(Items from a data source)
=====

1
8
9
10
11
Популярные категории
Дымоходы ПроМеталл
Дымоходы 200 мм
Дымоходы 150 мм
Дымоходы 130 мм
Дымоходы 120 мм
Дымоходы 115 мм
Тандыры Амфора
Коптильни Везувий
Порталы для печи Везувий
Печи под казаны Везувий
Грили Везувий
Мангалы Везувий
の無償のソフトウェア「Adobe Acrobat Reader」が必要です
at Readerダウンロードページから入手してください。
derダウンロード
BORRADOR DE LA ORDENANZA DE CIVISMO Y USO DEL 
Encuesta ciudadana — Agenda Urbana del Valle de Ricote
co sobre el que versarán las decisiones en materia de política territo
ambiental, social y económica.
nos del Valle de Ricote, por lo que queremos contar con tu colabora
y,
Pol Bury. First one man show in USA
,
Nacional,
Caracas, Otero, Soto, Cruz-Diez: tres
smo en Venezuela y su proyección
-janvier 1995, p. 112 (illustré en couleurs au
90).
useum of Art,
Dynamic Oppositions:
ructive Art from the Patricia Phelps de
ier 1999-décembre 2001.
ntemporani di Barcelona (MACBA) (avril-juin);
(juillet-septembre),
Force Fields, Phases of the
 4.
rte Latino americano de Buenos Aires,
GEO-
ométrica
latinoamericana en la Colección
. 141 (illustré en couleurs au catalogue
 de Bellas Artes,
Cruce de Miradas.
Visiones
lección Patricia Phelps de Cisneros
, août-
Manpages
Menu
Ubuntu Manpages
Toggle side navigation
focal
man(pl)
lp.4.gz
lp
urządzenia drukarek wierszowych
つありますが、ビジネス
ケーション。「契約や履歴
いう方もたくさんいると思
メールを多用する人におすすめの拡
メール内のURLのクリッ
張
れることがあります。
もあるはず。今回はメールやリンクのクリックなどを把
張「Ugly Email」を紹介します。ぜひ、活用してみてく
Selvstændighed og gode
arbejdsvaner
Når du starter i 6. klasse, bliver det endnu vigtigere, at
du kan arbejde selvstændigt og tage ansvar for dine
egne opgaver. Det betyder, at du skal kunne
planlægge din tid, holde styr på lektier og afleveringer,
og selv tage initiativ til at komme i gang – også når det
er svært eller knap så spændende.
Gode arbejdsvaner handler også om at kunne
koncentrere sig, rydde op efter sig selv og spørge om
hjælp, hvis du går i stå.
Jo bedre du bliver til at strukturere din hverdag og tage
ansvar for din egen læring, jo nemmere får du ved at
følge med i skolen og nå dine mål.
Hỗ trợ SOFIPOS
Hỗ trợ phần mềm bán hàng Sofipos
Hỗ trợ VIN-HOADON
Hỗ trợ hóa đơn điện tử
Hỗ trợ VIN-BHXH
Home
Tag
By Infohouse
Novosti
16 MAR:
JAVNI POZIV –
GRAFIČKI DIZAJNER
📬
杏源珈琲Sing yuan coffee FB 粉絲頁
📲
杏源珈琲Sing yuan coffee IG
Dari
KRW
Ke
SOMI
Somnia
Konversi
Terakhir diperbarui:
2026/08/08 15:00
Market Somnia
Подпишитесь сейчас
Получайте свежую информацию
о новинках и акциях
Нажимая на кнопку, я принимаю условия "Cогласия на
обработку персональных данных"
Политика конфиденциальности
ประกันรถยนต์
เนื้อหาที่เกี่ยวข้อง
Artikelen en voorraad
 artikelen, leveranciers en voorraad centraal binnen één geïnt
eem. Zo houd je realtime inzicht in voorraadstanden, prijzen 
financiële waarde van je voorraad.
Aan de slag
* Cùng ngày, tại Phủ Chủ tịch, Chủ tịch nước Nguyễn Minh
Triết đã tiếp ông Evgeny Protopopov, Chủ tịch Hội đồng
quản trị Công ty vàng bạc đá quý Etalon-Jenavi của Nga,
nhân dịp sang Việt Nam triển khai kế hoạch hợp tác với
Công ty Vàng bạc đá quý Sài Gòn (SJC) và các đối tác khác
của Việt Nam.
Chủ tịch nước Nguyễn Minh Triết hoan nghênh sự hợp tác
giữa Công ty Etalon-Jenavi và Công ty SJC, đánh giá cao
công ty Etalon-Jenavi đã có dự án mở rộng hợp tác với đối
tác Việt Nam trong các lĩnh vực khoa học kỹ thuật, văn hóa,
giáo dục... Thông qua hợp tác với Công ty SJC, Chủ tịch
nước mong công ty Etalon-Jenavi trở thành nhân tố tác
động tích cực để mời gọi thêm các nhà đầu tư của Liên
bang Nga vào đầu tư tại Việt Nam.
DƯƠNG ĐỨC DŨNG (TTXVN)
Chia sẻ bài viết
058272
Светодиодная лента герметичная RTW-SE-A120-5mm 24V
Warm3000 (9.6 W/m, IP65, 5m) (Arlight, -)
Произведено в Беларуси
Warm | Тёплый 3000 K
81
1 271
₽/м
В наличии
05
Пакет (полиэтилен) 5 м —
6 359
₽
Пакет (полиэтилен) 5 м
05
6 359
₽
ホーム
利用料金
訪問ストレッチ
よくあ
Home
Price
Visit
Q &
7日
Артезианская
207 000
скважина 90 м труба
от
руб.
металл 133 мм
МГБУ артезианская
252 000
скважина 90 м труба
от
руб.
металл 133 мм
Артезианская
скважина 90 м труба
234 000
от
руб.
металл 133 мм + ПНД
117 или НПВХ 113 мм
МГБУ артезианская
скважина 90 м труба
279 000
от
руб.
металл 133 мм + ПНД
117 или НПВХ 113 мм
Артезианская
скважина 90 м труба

=====

- **Exercise**
Using the data above, return every line that contains the string "Дымоходы".

- **Solution to the exercise**
Дымоходы ПроМеталл
Дымоходы 200 мм
Дымоходы 150 мм
Дымоходы 130 мм
Дымоходы 120 мм
Дымоходы 115 мм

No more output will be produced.